According to a recent posting in the on-line version of Psychology Today, parents who allow their babies to “Cry it Out” end up with damaged children who will turn into maladjusted and possibly dangerous adults.
Written by Dr. Darcia Narvaez, the post states: “We know now that leaving babies to cry is a good way to make a less intelligent, less healthy but more anxious, uncooperative and alienated person who can pass the same or worse traits on to the next generation.” The vicious cycle continues! Nothing like a sweeping generalization to stoke the fires of fury and judgement.
Naturally, irresponsible statements like the quotation above cause defensiveness, which just quickens the cycle of judgement.
On one side, Crying it Out is often portrayed as allowing a three-week-old baby to shriek and cry to the point of vomiting and passing out. (Most popular sleep training methods like Ferber and Weissbluth recommend not starting a sleep routine until about four to six months of age.) On the other side, co-sleeping parents or attachment parenting parents are portrayed as fawning on their children and allowing the child to run the show, no matter what. (Actually, Dr. Sears, one of the popular proponents of Attachment Parenting encourages parents to use positive discipline and set limits.)
All sides of sleep-training or non-sleep-training arguments seem overly willing to throw extreme views and examples at each other. Those of us in the middle are left to wonder if one or the other is correct. Do my son’s anxieties stem from the two nights of crying it took before he began to fall asleep on his own? Is my daughter demanding and uncooperative because she was left to wail for hours in the dark?
Oh, wait! I never used the “Cry it Out” method with my daughter. Hmmmm. Then what on earth could it be? Her personality, maybe? Her age? My overly hovering parenting techniques? (And yes, I do tend to hover just a bit.) Perhaps she is in need of so much attention because she co-slept with us until 14 months? But how does that explain my son’s desire for lots of affection and attention? Could it be, just maybe, that they are children? Or, even more likely, it’s because we’re all just human beings.
How parents and caregivers choose to raise children is as individual and personal as it gets. Is at least one parent at home? Boy does that make a difference with sleep habits, doesn’t it? It also influences the decision to breastfeed or not. How big is your living space? Back in our 650 square foot apartment, we decided to co-sleep with my daughter to avoid waking up her brother during the night. That decision was based purely on proximity, not on any researched philosophies. It worked for us, but it may not have worked for others.
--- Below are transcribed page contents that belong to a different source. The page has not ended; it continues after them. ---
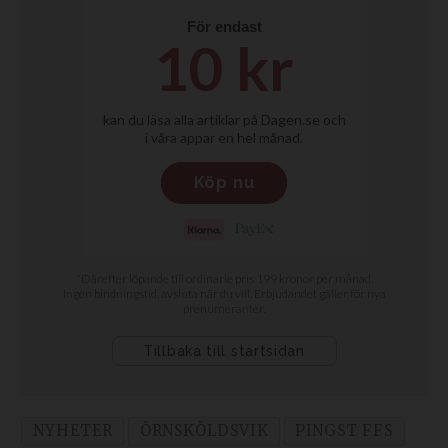
NYHETER
ÖRNSKÖLDSVIK
PINGST FFS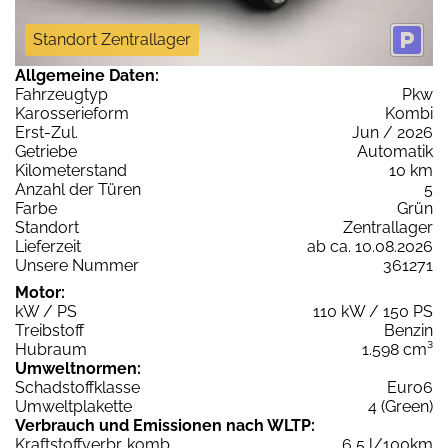
Standort Zentrallager
Allgemeine Daten:
Fahrzeugtyp
Pkw
Karosserieform
Kombi
Erst-Zul.
Jun / 2026
Getriebe
Automatik
Kilometerstand
10 km
Anzahl der Türen
5
Farbe
Grün
Standort
Zentrallager
Lieferzeit
ab ca. 10.08.2026
Unsere Nummer
361271
Motor:
kW / PS
110 kW / 150 PS
Treibstoff
Benzin
Hubraum
1.598 cm³
Umweltnormen:
Schadstoffklasse
Euro6
Umweltplakette
4 (Green)
Verbrauch und Emissionen nach WLTP:
Kraftstoffverbr. komb.
6,5 l/100km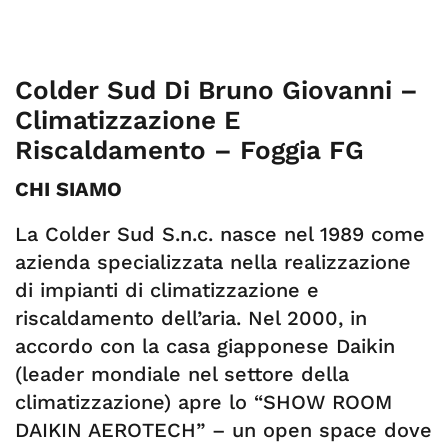
Colder Sud Di Bruno Giovanni –
Climatizzazione E
Riscaldamento – Foggia FG
CHI SIAMO
La Colder Sud S.n.c. nasce nel 1989 come
azienda specializzata nella realizzazione
di impianti di climatizzazione e
riscaldamento dell’aria. Nel 2000, in
accordo con la casa giapponese Daikin
(leader mondiale nel settore della
climatizzazione) apre lo “SHOW ROOM
DAIKIN AEROTECH” – un open space dove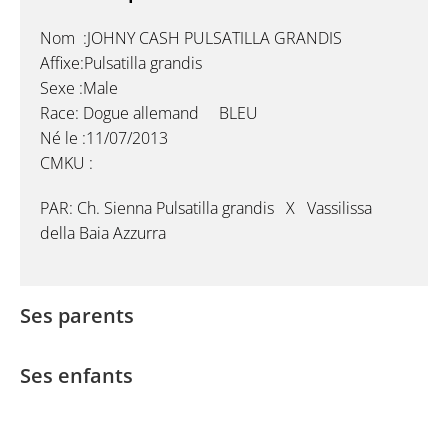
Nom :JOHNY CASH PULSATILLA GRANDIS
Affixe:Pulsatilla grandis
Sexe :Male
Race: Dogue allemand BLEU
Né le :11/07/2013
CMKU :
PAR:
Ch. Sienna Pulsatilla grandis X Vassilissa
della Baia Azzurra
Ses parents
Ses enfants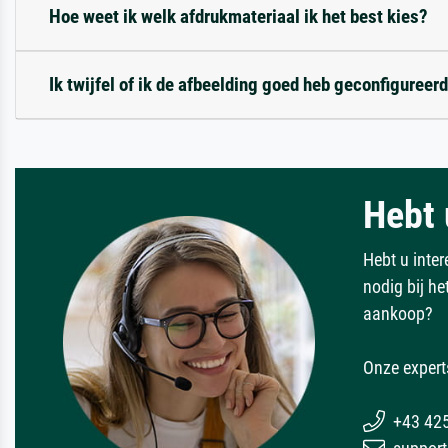
Hoe weet ik welk afdrukmateriaal ik het best kies?
Ik twijfel of ik de afbeelding goed heb geconfigureerd
Hebt 
Hebt u inter
nodig bij h
aankoop?
Onze expert
+43 42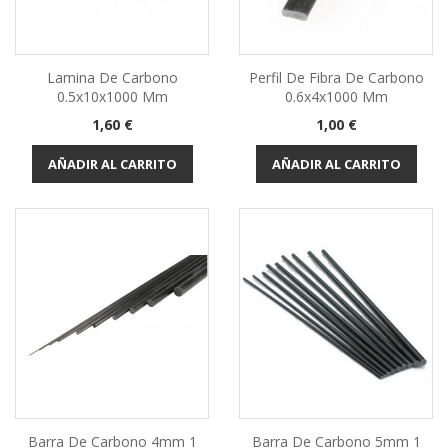
Lamina De Carbono
Perfil De Fibra De Carbono
0.5x10x1000 Mm
0.6x4x1000 Mm
Precio
Precio
1,60 €
1,00 €
AÑADIR AL CARRITO
AÑADIR AL CARRITO
Barra De Carbono 4mm 1
Barra De Carbono 5mm 1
What angers me about so-called articles like the Psychology Today piece mentioned above, is that it’s clearly an attempt at divisiveness. Using “research” from a decade (and even a century!) ago, the author is merely asserting her agenda to chastise parents who don’t adhere to her beliefs. Dr. Narvaez is not providing new information – although she presents her assertions as a recent discovery with merit. It harms parents, especially first-time parents, and it causes rifts between people who should be offering up advice to one another with support, not judgement. There’s enough of that to go around without it masquerading as an unbiased and scientifically researched piece of information.
Hopefully the stigmas associated with most parenting choices (I hesitate to say all, but I can’t think of any without some sort of stigma.) won’t continue to keep parents from discussion how they parent and accepting that we’re all just trying to do the best we can for our children and ourselves.